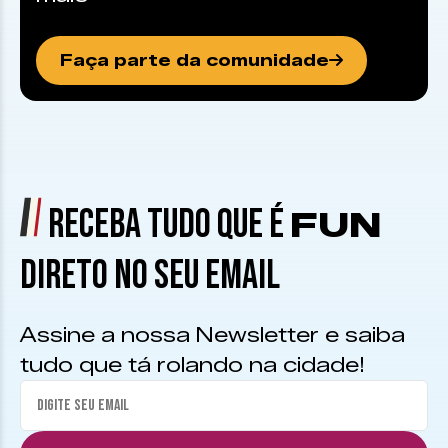
Faça parte da comunidade
RECEBA TUDO QUE É
FUN
DIRETO NO SEU EMAIL
Assine a nossa Newsletter e saiba
tudo que tá rolando na cidade!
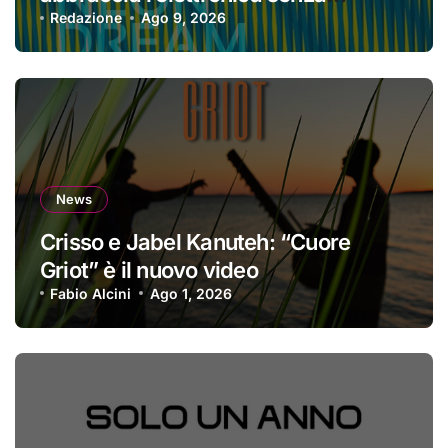
perdere la propria identità
Redazione
Ago 9, 2026
News
Crisso e Jabel Kanuteh: “Cuore
Griot” è il nuovo video
Fabio Alcini
Ago 1, 2026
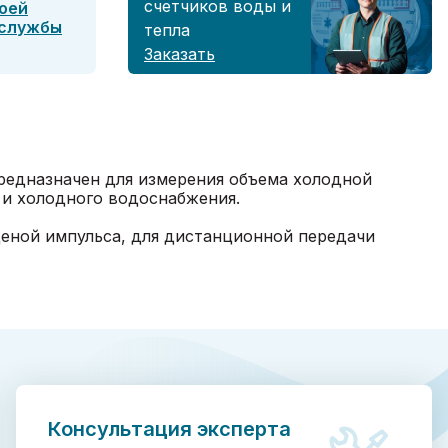
счетчиков воды и
оей
 службы
тепла
Заказать
предназначен для измерения объема холодной
 и холодного водоснабжения.
еной импульса, для дистанционной передачи
Консультация эксперта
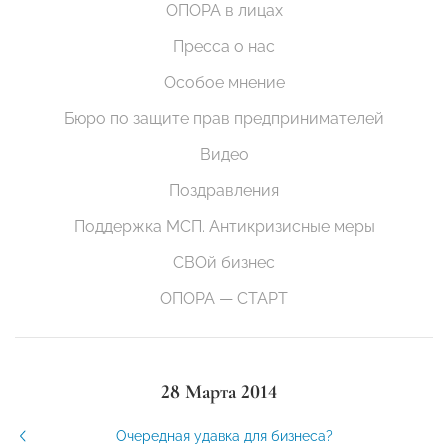
ОПОРА в лицах
Пресса о нас
Особое мнение
Бюро по защите прав предпринимателей
Видео
Поздравления
Поддержка МСП. Антикризисные меры
СВОй бизнес
ОПОРА — СТАРТ
28 Марта 2014
Очередная удавка для бизнеса?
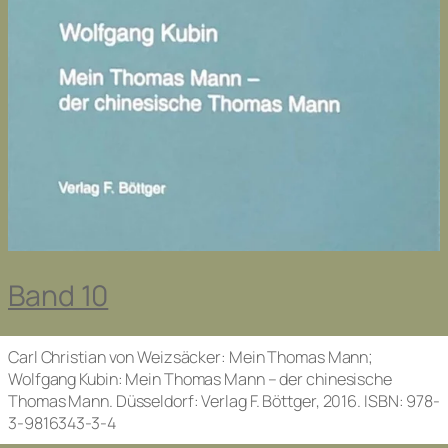
Band 10
Carl Christian von Weizsäcker: Mein Thomas Mann;
Wolfgang Kubin: Mein Thomas Mann – der chinesische
Thomas Mann. Düsseldorf: Verlag F. Böttger, 2016. ISBN: 978-
3-9816343-3-4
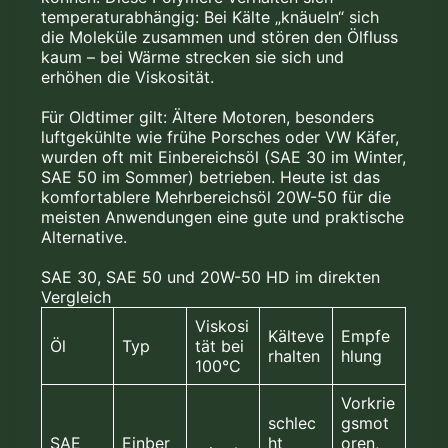
temperaturabhängig: Bei Kälte „knäueln“ sich
die Moleküle zusammen und stören den Ölfluss
kaum – bei Wärme strecken sie sich und
erhöhen die Viskosität.
Für Oldtimer gilt: Ältere Motoren, besonders
luftgekühlte wie frühe Porsches oder VW Käfer,
wurden oft mit Einbereichsöl (SAE 30 im Winter,
SAE 50 im Sommer) betrieben. Heute ist das
komfortablere Mehrbereichsöl 20W-50 für die
meisten Anwendungen eine gute und praktische
Alternative.
SAE 30, SAE 50 und 20W-50 HD im direkten
Vergleich
Viskosi
Kälteve
Empfe
Öl
Typ
tät bei
rhalten
hlung
100°C
Vorkrie
schlec
gsmot
SAE
Einber
ht
oren,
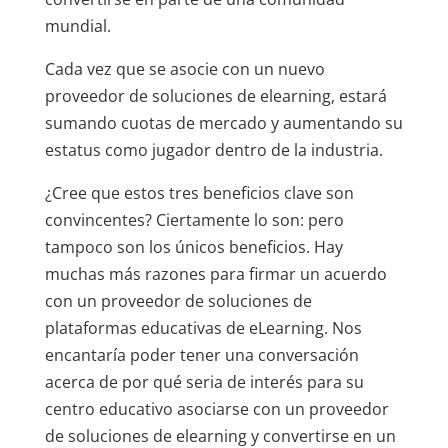
mundial.
Cada vez que se asocie con un nuevo
proveedor de soluciones de elearning, estará
sumando cuotas de mercado y aumentando su
estatus como jugador dentro de la industria.
¿Cree que estos tres beneficios clave son
convincentes? Ciertamente lo son: pero
tampoco son los únicos beneficios. Hay
muchas más razones para firmar un acuerdo
con un proveedor de soluciones de
plataformas educativas de eLearning. Nos
encantaría poder tener una conversación
acerca de por qué seria de interés para su
centro educativo asociarse con un proveedor
de soluciones de elearning y convertirse en un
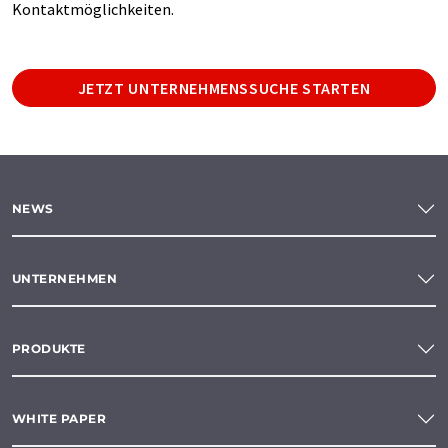
Kontaktmöglichkeiten.
JETZT UNTERNEHMENSSUCHE STARTEN
NEWS
UNTERNEHMEN
PRODUKTE
WHITE PAPER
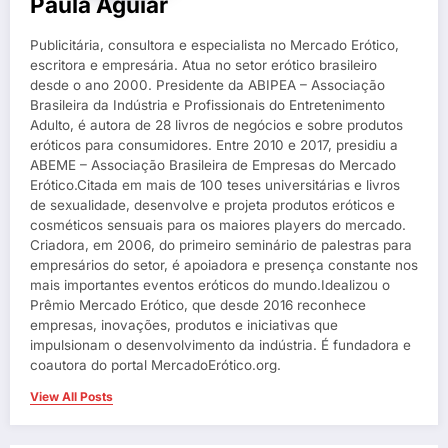
Paula Aguiar
Publicitária, consultora e especialista no Mercado Erótico,
escritora e empresária. Atua no setor erótico brasileiro
desde o ano 2000. Presidente da ABIPEA – Associação
Brasileira da Indústria e Profissionais do Entretenimento
Adulto, é autora de 28 livros de negócios e sobre produtos
eróticos para consumidores. Entre 2010 e 2017, presidiu a
ABEME – Associação Brasileira de Empresas do Mercado
Erótico.Citada em mais de 100 teses universitárias e livros
de sexualidade, desenvolve e projeta produtos eróticos e
cosméticos sensuais para os maiores players do mercado.
Criadora, em 2006, do primeiro seminário de palestras para
empresários do setor, é apoiadora e presença constante nos
mais importantes eventos eróticos do mundo.Idealizou o
Prêmio Mercado Erótico, que desde 2016 reconhece
empresas, inovações, produtos e iniciativas que
impulsionam o desenvolvimento da indústria. É fundadora e
coautora do portal MercadoErótico.org.
View All Posts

....

Look back over the records above. Reproduce exactly everything from the line with "DIRETO NO SEU EMAIL" down to the line with "proveedor de soluciones de elearning, estará", inclusive, and leave the pictures out.

DIRETO NO SEU EMAIL
Assine a nossa Newsletter e saiba
tudo que tá rolando na cidade!
perdere la propria identità
Redazione
Ago 9, 2026
News
Crisso e Jabel Kanuteh: “Cuore
Griot” è il nuovo video
Fabio Alcini
Ago 1, 2026
счетчиков воды и
оей
 службы
тепла
Заказать
предназначен для измерения объема холодной
 и холодного водоснабжения.
еной импульса, для дистанционной передачи
Консультация эксперта
ОПОРА в лицах
Пресса о нас
Особое мнение
Бюро по защите прав предпринимателей
Видео
Поздравления
Поддержка МСП. Антикризисные меры
СВОй бизнес
ОПОРА — СТАРТ
28 Марта 2014
Очередная удавка для бизнеса?
Band 10
Carl Christian von Weizsäcker: Mein Thomas Mann;
Wolfgang Kubin: Mein Thomas Mann – der chinesische
Thomas Mann. Düsseldorf: Verlag F. Böttger, 2016. ISBN: 978-
3-9816343-3-4
temperaturabhängig: Bei Kälte „knäueln“ sich
die Moleküle zusammen und stören den Ölfluss
kaum – bei Wärme strecken sie sich und
erhöhen die Viskosität.
Für Oldtimer gilt: Ältere Motoren, besonders
luftgekühlte wie frühe Porsches oder VW Käfer,
wurden oft mit Einbereichsöl (SAE 30 im Winter,
SAE 50 im Sommer) betrieben. Heute ist das
komfortablere Mehrbereichsöl 20W-50 für die
meisten Anwendungen eine gute und praktische
Alternative.
SAE 30, SAE 50 und 20W-50 HD im direkten
Vergleich
Viskosi
Kälteve
Empfe
Öl
Typ
tät bei
rhalten
hlung
100°C
Vorkrie
schlec
gsmot
SAE
Einber
ht
oren,
mundial.
Cada vez que se asocie con un nuevo
proveedor de soluciones de elearning, estará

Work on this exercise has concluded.